Work to complete. Repeat each record exactly as written, and drop any images.
=== Data shown ===
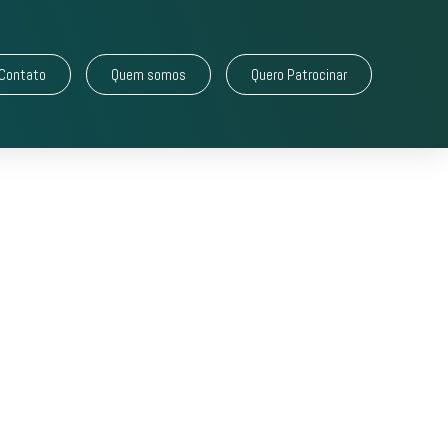
Contato
Quem somos
Quero Patrocinar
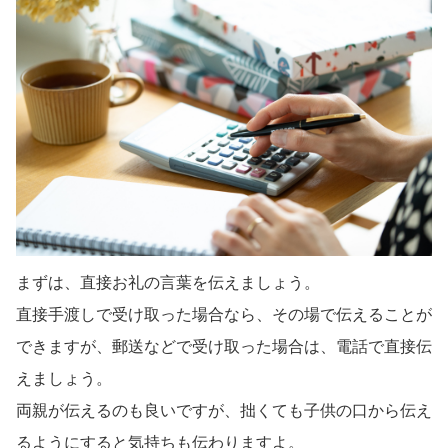
まずは、直接お礼の言葉を伝えましょう。
直接手渡しで受け取った場合なら、その場で伝えることが
できますが、郵送などで受け取った場合は、電話で直接伝
えましょう。
両親が伝えるのも良いですが、拙くても子供の口から伝え
るようにすると気持ちも伝わりますよ。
===
Reply to the task.
Contato
Quem somos
Quero Patrocinar
まずは、直接お礼の言葉を伝えましょう。
直接手渡しで受け取った場合なら、その場で伝えることが
できますが、郵送などで受け取った場合は、電話で直接伝
えましょう。
両親が伝えるのも良いですが、拙くても子供の口から伝え
るようにすると気持ちも伝わりますよ。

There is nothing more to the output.